Audio. I'm very grateful for this - way over and above the call of duty! Many thanks indeed.

I'll hook it up and post the results hopefully with a photo or two of the entire project when it's finished.

Trevor
 
Fuel gauge

audioguru said:
Hi Trevor,
Since you are using a supply of only 5V for the LM3914, its reference voltage must be set no higher than 3.5V, since its max dropout voltage is 1.5V. The closest that common resistors give is 3.16V which will work fine.
I have added everything to the circuit to make it work properly for you. :lol:
It's too bad that Len's sketch was full of dots.

Hi Audio

It's been quite a while since you helped me with this. A lot has happened since then and the project got set aside. I retired for one thing so needed to sort a few life style problems out. Anyway, I'm beginning to pick up where I left off and I hope you won't mind me coming back to after such a long time for a bit more advice.

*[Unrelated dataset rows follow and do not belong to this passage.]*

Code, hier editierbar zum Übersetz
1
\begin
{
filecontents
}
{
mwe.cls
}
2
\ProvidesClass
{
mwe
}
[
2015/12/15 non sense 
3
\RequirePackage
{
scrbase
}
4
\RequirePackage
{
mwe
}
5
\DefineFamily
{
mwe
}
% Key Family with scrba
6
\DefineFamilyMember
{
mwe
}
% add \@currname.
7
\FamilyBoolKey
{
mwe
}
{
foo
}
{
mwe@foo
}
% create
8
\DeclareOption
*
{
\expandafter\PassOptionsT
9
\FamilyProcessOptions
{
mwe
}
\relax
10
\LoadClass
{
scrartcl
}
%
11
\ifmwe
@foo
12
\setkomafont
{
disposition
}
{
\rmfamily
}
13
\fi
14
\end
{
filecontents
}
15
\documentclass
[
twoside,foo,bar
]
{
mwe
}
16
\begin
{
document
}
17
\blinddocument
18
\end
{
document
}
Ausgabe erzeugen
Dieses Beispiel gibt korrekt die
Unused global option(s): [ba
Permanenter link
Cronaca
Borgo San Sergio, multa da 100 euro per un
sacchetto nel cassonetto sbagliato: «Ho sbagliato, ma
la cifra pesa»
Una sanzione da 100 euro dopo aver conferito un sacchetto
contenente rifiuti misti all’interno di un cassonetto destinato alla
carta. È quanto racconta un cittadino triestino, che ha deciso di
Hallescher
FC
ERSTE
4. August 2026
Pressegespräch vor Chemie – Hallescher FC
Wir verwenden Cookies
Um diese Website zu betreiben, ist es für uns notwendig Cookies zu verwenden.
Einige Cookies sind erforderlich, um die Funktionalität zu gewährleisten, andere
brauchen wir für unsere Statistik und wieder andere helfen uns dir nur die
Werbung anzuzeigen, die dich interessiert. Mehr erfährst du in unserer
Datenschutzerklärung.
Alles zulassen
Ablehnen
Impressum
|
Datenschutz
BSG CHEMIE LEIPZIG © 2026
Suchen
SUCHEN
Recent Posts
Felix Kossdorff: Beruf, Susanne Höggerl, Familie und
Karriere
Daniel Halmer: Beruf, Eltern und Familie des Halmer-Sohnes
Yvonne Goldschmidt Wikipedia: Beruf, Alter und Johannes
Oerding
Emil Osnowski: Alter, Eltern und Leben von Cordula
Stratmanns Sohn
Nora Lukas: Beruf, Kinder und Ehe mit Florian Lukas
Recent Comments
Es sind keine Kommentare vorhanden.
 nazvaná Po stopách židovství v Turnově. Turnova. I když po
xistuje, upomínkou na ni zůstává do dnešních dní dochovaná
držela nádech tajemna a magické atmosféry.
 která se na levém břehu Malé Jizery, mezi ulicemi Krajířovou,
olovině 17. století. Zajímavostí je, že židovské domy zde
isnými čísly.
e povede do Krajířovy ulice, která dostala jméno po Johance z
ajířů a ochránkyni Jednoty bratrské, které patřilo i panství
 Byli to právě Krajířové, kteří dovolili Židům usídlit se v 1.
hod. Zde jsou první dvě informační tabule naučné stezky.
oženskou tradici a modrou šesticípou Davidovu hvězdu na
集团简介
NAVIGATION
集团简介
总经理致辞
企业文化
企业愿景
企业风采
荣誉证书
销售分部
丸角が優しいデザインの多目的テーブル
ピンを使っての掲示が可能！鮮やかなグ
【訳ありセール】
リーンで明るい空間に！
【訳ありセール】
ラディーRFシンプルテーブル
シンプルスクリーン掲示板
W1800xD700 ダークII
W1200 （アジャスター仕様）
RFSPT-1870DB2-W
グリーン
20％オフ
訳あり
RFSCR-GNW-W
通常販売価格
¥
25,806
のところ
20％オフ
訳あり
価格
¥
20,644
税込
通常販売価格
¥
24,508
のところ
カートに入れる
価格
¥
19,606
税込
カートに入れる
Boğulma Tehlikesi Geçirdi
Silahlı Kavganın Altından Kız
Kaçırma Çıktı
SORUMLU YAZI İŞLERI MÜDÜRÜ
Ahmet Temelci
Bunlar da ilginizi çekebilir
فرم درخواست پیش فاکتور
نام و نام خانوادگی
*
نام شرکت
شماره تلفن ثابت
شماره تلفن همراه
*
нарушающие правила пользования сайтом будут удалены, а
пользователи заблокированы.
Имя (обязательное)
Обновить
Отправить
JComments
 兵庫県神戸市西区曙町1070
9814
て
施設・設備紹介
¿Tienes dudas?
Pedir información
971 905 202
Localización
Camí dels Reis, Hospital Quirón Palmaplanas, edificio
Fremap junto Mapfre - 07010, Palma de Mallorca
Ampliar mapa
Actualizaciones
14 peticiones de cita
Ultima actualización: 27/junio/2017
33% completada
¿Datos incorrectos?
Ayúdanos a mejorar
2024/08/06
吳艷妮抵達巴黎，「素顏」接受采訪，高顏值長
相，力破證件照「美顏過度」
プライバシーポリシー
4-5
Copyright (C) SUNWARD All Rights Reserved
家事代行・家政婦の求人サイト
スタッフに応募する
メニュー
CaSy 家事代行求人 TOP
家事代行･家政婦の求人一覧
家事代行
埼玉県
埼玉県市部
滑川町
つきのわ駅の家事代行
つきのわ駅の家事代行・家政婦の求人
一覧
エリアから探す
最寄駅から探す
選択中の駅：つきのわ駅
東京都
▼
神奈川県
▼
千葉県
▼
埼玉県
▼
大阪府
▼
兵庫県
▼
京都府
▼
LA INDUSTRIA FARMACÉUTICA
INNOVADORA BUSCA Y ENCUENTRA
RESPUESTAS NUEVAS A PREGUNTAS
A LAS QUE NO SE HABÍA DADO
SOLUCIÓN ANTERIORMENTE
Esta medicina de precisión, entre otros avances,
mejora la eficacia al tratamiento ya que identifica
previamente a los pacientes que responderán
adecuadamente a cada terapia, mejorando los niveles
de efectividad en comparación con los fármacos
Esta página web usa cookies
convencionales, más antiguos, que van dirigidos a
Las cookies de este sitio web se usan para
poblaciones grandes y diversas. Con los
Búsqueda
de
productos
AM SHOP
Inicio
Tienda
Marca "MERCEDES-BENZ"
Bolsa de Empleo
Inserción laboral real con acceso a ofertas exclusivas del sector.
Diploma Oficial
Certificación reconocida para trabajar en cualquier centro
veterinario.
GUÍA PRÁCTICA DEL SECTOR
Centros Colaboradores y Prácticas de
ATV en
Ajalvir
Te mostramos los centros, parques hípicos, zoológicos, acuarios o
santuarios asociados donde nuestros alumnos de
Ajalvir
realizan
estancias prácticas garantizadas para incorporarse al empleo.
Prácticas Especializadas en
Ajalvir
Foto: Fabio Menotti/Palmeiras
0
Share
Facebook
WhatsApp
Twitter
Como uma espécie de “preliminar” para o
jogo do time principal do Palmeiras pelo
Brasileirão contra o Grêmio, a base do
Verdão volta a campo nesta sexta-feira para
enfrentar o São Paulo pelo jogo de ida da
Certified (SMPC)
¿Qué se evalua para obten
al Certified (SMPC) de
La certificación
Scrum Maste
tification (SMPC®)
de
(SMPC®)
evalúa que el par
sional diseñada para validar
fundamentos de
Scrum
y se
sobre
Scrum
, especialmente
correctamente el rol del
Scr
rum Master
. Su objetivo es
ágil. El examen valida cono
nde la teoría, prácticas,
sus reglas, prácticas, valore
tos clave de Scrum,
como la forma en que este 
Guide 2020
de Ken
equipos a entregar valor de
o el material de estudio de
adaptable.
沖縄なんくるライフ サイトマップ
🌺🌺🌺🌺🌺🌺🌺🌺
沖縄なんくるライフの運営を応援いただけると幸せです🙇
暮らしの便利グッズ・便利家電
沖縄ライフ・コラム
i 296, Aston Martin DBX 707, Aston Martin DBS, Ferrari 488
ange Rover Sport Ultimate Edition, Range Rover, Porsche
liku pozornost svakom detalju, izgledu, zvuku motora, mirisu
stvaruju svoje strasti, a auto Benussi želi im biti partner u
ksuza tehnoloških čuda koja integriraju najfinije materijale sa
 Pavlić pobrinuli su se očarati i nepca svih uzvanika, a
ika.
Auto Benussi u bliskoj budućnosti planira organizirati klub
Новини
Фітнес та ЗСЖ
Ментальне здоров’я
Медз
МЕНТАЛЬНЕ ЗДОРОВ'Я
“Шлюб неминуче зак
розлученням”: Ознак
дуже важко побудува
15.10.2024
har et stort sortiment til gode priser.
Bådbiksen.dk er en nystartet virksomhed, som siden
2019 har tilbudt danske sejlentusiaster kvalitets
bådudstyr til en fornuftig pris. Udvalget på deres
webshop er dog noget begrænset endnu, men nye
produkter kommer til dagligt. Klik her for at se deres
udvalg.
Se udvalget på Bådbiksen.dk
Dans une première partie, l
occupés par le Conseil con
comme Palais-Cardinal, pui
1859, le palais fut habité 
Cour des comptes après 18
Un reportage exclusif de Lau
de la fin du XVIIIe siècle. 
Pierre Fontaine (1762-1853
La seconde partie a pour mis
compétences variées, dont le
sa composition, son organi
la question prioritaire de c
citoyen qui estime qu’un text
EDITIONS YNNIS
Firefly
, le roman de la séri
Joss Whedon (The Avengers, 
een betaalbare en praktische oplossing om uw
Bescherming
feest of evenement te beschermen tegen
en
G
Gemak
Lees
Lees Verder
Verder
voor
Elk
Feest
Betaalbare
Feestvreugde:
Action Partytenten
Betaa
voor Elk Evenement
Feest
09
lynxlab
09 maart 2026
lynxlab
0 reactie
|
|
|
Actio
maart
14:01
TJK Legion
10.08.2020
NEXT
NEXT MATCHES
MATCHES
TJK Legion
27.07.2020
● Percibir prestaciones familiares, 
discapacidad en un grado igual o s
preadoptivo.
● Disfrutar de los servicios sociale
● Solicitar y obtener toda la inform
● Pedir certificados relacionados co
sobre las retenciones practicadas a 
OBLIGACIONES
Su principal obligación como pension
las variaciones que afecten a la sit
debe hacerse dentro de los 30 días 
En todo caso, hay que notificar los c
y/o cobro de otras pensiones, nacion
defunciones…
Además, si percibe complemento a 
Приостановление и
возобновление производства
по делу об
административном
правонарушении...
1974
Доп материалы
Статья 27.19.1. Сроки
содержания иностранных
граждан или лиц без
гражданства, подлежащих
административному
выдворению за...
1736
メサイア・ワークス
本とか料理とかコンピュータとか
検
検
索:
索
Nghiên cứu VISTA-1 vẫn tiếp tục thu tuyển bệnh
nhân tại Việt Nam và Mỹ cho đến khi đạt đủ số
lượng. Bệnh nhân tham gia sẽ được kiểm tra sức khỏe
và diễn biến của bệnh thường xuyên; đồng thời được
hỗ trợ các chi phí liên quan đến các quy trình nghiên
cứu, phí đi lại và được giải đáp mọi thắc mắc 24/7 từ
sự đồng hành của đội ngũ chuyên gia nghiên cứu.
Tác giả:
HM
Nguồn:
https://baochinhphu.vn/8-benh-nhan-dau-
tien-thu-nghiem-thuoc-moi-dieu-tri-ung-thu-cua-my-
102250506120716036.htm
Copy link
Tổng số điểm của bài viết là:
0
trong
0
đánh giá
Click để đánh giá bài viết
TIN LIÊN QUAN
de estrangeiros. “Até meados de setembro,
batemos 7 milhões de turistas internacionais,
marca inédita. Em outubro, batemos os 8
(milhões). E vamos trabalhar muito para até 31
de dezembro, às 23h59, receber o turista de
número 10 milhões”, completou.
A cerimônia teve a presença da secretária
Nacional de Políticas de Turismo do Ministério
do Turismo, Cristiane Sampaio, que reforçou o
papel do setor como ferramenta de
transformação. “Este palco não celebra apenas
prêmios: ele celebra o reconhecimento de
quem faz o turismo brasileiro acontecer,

I've managed to complete the tank float assembly (see photo) including the setting of the reed switch positions - each one turns on at each increment of 1.5 litres of fuel. There's a "dwell" of about 8mm as the magnet traverses the length of the reed switch and then it goes off. This was an interesting challenge as I had to use a spare tank and 15 litres of fuel poured in at 1.5 litres at a time and the height of each switch measured.

As was pointed out in previous posts, there's the question of the gap when the magnet is between each switch when no switches are on. This turns out to be about 10mm. You allowed for this in your schematic that you drew up for me with the capacitor/resistor filter. Can you tell me how I decide the values? The problem will be when the bike is unused for any length of time with the magnet between switches. Won't the cap discharge and result in no display when the ignition is turned on again?

Once again, many thanks for all your help.